# Goal

The goal is to take in a series of inputs for each player available for purchase in FPL -> and turn that into a prediction for their points for the gameweek. 

# What is needed?

In order to generate an expected point value for a player, we need data about players and what they scored each week. <br>

It does not seem like this sort of information is being saved anywhere. As such, the first phase of this project will be setting up the pipeline to collect this data each gameweek. We will want to collect a bunch of information from a few different sources, things like percentage of minutes played, xG Per 90, xA per 90, "threat", "influence, "creativity (those 3 being FPL generated metrics), opposition xG conceded, home or away, etc. <br>

We will want to be able to collect this weekly as a snapshot BEFORE the matches are played. After they are played, we will append a "points_scored" to each record. Eventually we aim to be able to predict this points scored value give all the data we collect, but we need the data in the week-by-week format in order to do this. 
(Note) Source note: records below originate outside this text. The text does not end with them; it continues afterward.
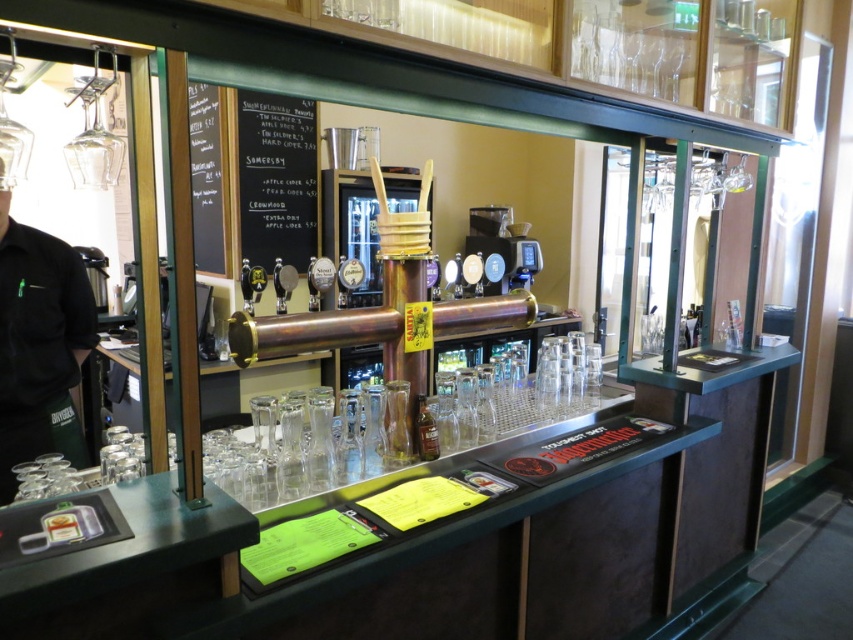 Question: Does black chalkboard at center have a greater width compared to clear glass bottle at center?

Choices:
 (A) yes
 (B) no

Answer: (A)

Question: Among these objects, which one is farthest from the camera?

Choices:
 (A) black plastic coffee machine at center
 (B) black chalkboard at center
 (C) black chalkboard at upper left

Answer: (A)

Question: Estimate the real-world distances between objects in this image. Which object is farther from the clear glass bottle at center?

Choices:
 (A) black plastic coffee machine at center
 (B) black fabric shirt at left
 (C) black chalkboard at upper left
 (D) black chalkboard at center

Answer: (A)

Question: Considering the relative positions of black chalkboard at center and black plastic coffee machine at center in the image provided, where is black chalkboard at center located with respect to black plastic coffee machine at center?

Choices:
 (A) left
 (B) right

Answer: (A)

Question: From the image, what is the correct spatial relationship of black plastic coffee machine at center in relation to clear glass bottle at center?

Choices:
 (A) above
 (B) below

Answer: (A)

Question: Which point is closer to the camera taking this photo?

Choices:
 (A) (419, 456)
 (B) (309, 120)

Answer: (A) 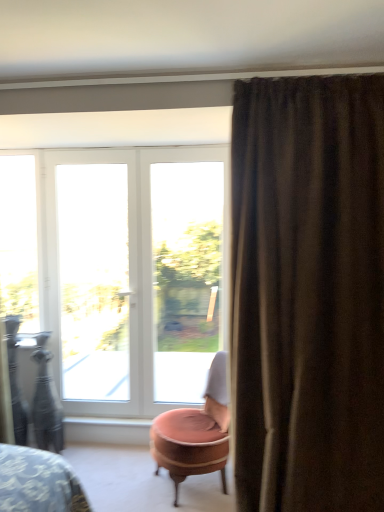 The image size is (384, 512). What do you see at coordinates (195, 433) in the screenshot?
I see `pink velvet ottoman at center` at bounding box center [195, 433].

Describe the element at coordinates (308, 293) in the screenshot. This screenshot has width=384, height=512. I see `brown textured curtain at right` at that location.

The width and height of the screenshot is (384, 512). Identify the location of brown textured curtain at right. (308, 293).

The width and height of the screenshot is (384, 512). I want to click on white glossy window sill at lower center, so click(x=107, y=422).

Where is `pink velvet ottoman at center`? pink velvet ottoman at center is located at coordinates (195, 433).

How far apart are pink velvet ottoman at center and white glass door at left, which appears as the 2th window when viewed from the left?

The distance of pink velvet ottoman at center from white glass door at left, which appears as the 2th window when viewed from the left, is 3.34 feet.

Between pink velvet ottoman at center and white glass door at left, placed as the 2th window when sorted from right to left, which one appears on the right side from the viewer's perspective?

pink velvet ottoman at center.

Locate an element on the screen. This screenshot has height=512, width=384. chair that is under the white glass door at left, placed as the 2th window when sorted from right to left (from a real-world perspective) is located at coordinates (195, 433).

Is point (169, 455) in front of point (106, 353)?

That is True.

From a real-world perspective, which is physically above, brown textured curtain at right or pink velvet ottoman at center?

brown textured curtain at right, from a real-world perspective.

Does brown textured curtain at right have a smaller size compared to pink velvet ottoman at center?

No, brown textured curtain at right is not smaller than pink velvet ottoman at center.

From the image's perspective, which object appears higher, brown textured curtain at right or pink velvet ottoman at center?

brown textured curtain at right is shown above in the image.

Is brown textured curtain at right wider than pink velvet ottoman at center?

No.

Is white plastic window at center, which is the first window from right to left, inside the boundaries of brown textured curtain at right, or outside?

white plastic window at center, which is the first window from right to left, exists outside the volume of brown textured curtain at right.

Between white plastic window at center, marked as the third window in a left-to-right arrangement, and brown textured curtain at right, which one appears on the left side from the viewer's perspective?

From the viewer's perspective, white plastic window at center, marked as the third window in a left-to-right arrangement, appears more on the left side.

Can you tell me how much white plastic window at center, which is the first window from right to left, and brown textured curtain at right differ in facing direction?

0.105 degrees.

Are white plastic window at center, which is the first window from right to left, and brown textured curtain at right far apart?

Yes, white plastic window at center, which is the first window from right to left, and brown textured curtain at right are located far from each other.

Between brown textured curtain at right and white glossy window sill at lower center, which one has less height?

Standing shorter between the two is white glossy window sill at lower center.

Which of these two, brown textured curtain at right or white glossy window sill at lower center, is smaller?

With smaller size is white glossy window sill at lower center.

From a real-world perspective, does brown textured curtain at right stand above white glossy window sill at lower center?

Correct, in the physical world, brown textured curtain at right is higher than white glossy window sill at lower center.

Is the position of brown textured curtain at right more distant than that of white glossy window sill at lower center?

No, the depth of brown textured curtain at right is less than that of white glossy window sill at lower center.

Would you say pink velvet ottoman at center is part of white glossy window sill at lower center's contents?

No.

Is white glossy window sill at lower center to the right of pink velvet ottoman at center from the viewer's perspective?

No.

Is white glossy window sill at lower center in front of pink velvet ottoman at center?

No, white glossy window sill at lower center is further to the viewer.

Is white glass door at center positioned far away from brown textured curtain at right?

Yes, white glass door at center and brown textured curtain at right are located far from each other.

Is white glass door at center taller or shorter than brown textured curtain at right?

white glass door at center is shorter than brown textured curtain at right.

Would you say white glass door at center contains brown textured curtain at right?

No, brown textured curtain at right is located outside of white glass door at center.

Considering the sizes of objects white glass door at center and brown textured curtain at right in the image provided, who is thinner, white glass door at center or brown textured curtain at right?

Thinner between the two is white glass door at center.

Which of these two, white glass door at left, which appears as the 2th window when viewed from the left, or pink velvet ottoman at center, stands taller?

With more height is white glass door at left, which appears as the 2th window when viewed from the left.

Is white glass door at left, placed as the 2th window when sorted from right to left, positioned far away from pink velvet ottoman at center?

Yes, white glass door at left, placed as the 2th window when sorted from right to left, is far from pink velvet ottoman at center.

In terms of size, does white glass door at left, which appears as the 2th window when viewed from the left, appear bigger or smaller than pink velvet ottoman at center?

white glass door at left, which appears as the 2th window when viewed from the left, is smaller than pink velvet ottoman at center.

Measure the distance between white glass door at left, which appears as the 2th window when viewed from the left, and pink velvet ottoman at center.

white glass door at left, which appears as the 2th window when viewed from the left, is 1.02 meters away from pink velvet ottoman at center.

Where is `chair in front of the white glass door at left, which appears as the 2th window when viewed from the left`? This screenshot has width=384, height=512. chair in front of the white glass door at left, which appears as the 2th window when viewed from the left is located at coordinates (195, 433).

Where is `chair that is under the brown textured curtain at right (from a real-world perspective)`? The height and width of the screenshot is (512, 384). chair that is under the brown textured curtain at right (from a real-world perspective) is located at coordinates (195, 433).

Which object lies further to the anchor point white plastic window at center, which is the first window from right to left, white glass door at left, placed as the 2th window when sorted from right to left, or white glass door at center?

white glass door at left, placed as the 2th window when sorted from right to left, lies further to white plastic window at center, which is the first window from right to left, than the other object.

Estimate the real-world distances between objects in this image. Which object is further from white glass door at center, white glass door at left, which appears as the 2th window when viewed from the left, or brown textured curtain at right?

The object further to white glass door at center is brown textured curtain at right.

From the image, which object appears to be nearer to white glossy window sill at lower center, brown textured curtain at right or clear glass window at left, the first window viewed from the left?

Among the two, clear glass window at left, the first window viewed from the left, is located nearer to white glossy window sill at lower center.

In the scene shown: Looking at the image, which one is located closer to pink velvet ottoman at center, clear glass window at left, the first window viewed from the left, or white glass door at left, which appears as the 2th window when viewed from the left?

Based on the image, white glass door at left, which appears as the 2th window when viewed from the left, appears to be nearer to pink velvet ottoman at center.

Based on their spatial positions, is pink velvet ottoman at center or brown textured curtain at right further from white glass door at left, placed as the 2th window when sorted from right to left?

brown textured curtain at right.

From the image, which object appears to be nearer to white glass door at center, white glass door at left, placed as the 2th window when sorted from right to left, or white plastic window at center, marked as the third window in a left-to-right arrangement?

Among the two, white glass door at left, placed as the 2th window when sorted from right to left, is located nearer to white glass door at center.

From the picture: Looking at the image, which one is located closer to white glass door at left, which appears as the 2th window when viewed from the left, white plastic window at center, marked as the third window in a left-to-right arrangement, or clear glass window at left, the 3th window in the right-to-left sequence?

The object closer to white glass door at left, which appears as the 2th window when viewed from the left, is clear glass window at left, the 3th window in the right-to-left sequence.

Considering their positions, is pink velvet ottoman at center positioned further to white glass door at center than white plastic window at center, which is the first window from right to left?

The object further to white glass door at center is pink velvet ottoman at center.

Locate an element on the screen. door between white glass door at left, which appears as the 2th window when viewed from the left, and white plastic window at center, which is the first window from right to left, in the horizontal direction is located at coordinates (136, 275).

Find the location of `chair between white glass door at left, placed as the 2th window when sorted from right to left, and white glossy window sill at lower center vertically`. chair between white glass door at left, placed as the 2th window when sorted from right to left, and white glossy window sill at lower center vertically is located at coordinates (195, 433).

Where is `door located between clear glass window at left, the 3th window in the right-to-left sequence, and brown textured curtain at right in the left-right direction`? The height and width of the screenshot is (512, 384). door located between clear glass window at left, the 3th window in the right-to-left sequence, and brown textured curtain at right in the left-right direction is located at coordinates (136, 275).

Find the location of `door located between brown textured curtain at right and white glass door at left, placed as the 2th window when sorted from right to left, in the depth direction`. door located between brown textured curtain at right and white glass door at left, placed as the 2th window when sorted from right to left, in the depth direction is located at coordinates (136, 275). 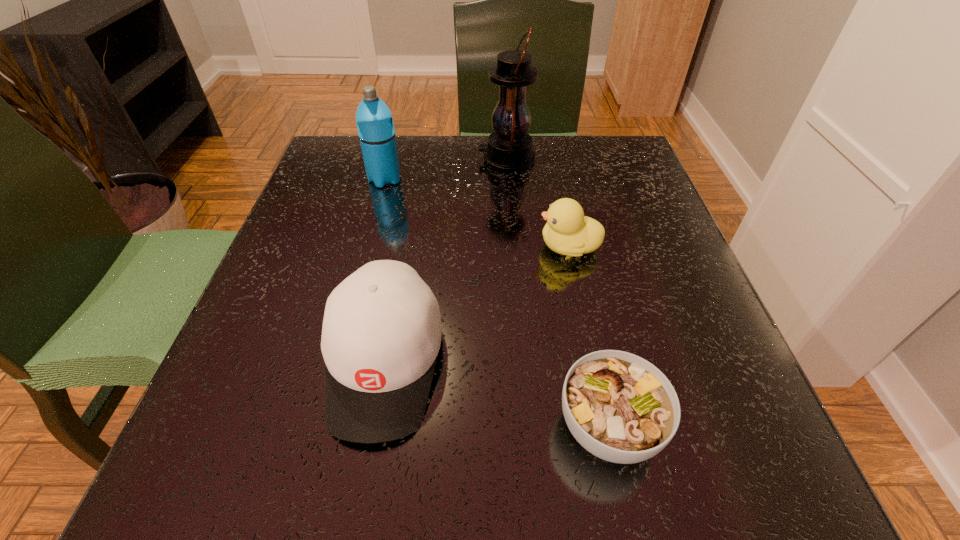 Where is `the tallest object`? This screenshot has width=960, height=540. the tallest object is located at coordinates (509, 149).

Locate an element on the screen. This screenshot has width=960, height=540. thermos bottle is located at coordinates (374, 120).

Where is `the third tallest object`? The height and width of the screenshot is (540, 960). the third tallest object is located at coordinates (x=381, y=334).

You are a GUI agent. You are given a task and a screenshot of the screen. Output one action in this format:
    pyautogui.click(x=<x>, y=<y>)
    Task: Click on the third nearest object
    This screenshot has width=960, height=540.
    Given the screenshot: What is the action you would take?
    pyautogui.click(x=568, y=232)

Locate an element on the screen. The width and height of the screenshot is (960, 540). duckling is located at coordinates (568, 232).

Identify the location of the shortest object. (621, 408).

What is the location of a free spot located above the lantern, indicating its light source? Please provide its 2D coordinates. Your answer should be formatted as a tuple, i.e. [(x, y)], where the tuple contains the x and y coordinates of a point satisfying the conditions above.

[(320, 159)]

Identify a few places in the vacant region located above the lantern, indicating its light source. Please provide its 2D coordinates. Your answer should be formatted as a tuple, i.e. [(x, y)], where the tuple contains the x and y coordinates of a point satisfying the conditions above.

[(354, 159)]

Identify some points within the free space located above the lantern, indicating its light source. Please provide its 2D coordinates. Your answer should be formatted as a tuple, i.e. [(x, y)], where the tuple contains the x and y coordinates of a point satisfying the conditions above.

[(320, 159)]

The width and height of the screenshot is (960, 540). I want to click on free space located on the back of the thermos bottle, so click(x=396, y=139). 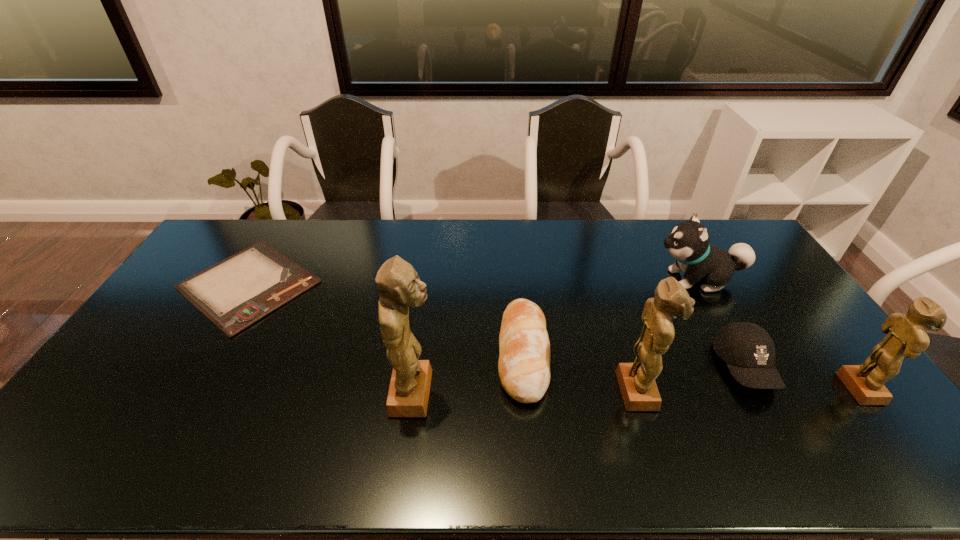 Where is `object that is the fourth closest to the baseball cap`? This screenshot has width=960, height=540. object that is the fourth closest to the baseball cap is located at coordinates (524, 361).

Point out which figurine is positioned as the third nearest to the clipboard. Please provide its 2D coordinates. Your answer should be formatted as a tuple, i.e. [(x, y)], where the tuple contains the x and y coordinates of a point satisfying the conditions above.

[(906, 336)]

Identify which figurine is the second closest to the second object from left to right. Please provide its 2D coordinates. Your answer should be formatted as a tuple, i.e. [(x, y)], where the tuple contains the x and y coordinates of a point satisfying the conditions above.

[(906, 336)]

The height and width of the screenshot is (540, 960). In order to click on vacant position in the image that satisfies the following two spatial constraints: 1. on the front-facing side of the baseball cap; 2. on the front-facing side of the leftmost figurine in this screenshot , I will do `click(759, 393)`.

You are a GUI agent. You are given a task and a screenshot of the screen. Output one action in this format:
    pyautogui.click(x=<x>, y=<y>)
    Task: Click on the vacant space that satisfies the following two spatial constraints: 1. on the front-facing side of the baseball cap; 2. on the front-facing side of the second object from left to right
    The image size is (960, 540).
    Given the screenshot: What is the action you would take?
    [x=759, y=393]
# Phase 1: Week-by-week Historical Data Collection

## 1) Data sources and desired attributes

Here I will outline the specific data sources I am going to pull from, and what data I want. 

### Fbref

Think of this site as providing data from two perspectives: team and individual. <br>

As for team data, we want to have attributes that give an idea of how the individual's team is performing, but also how the team they are playing against is performing. Therefore..

- all expected stats per 90 minutes FOR (don't even pull goals and assists, I just care about expected). We will use this to see how good of an attacking team this player is playing for, and how bad of an attacking team they are playing against
- all expected stats per 90 minutes AGAINST (tells us how good or bad of a defense this player plays for or is up against)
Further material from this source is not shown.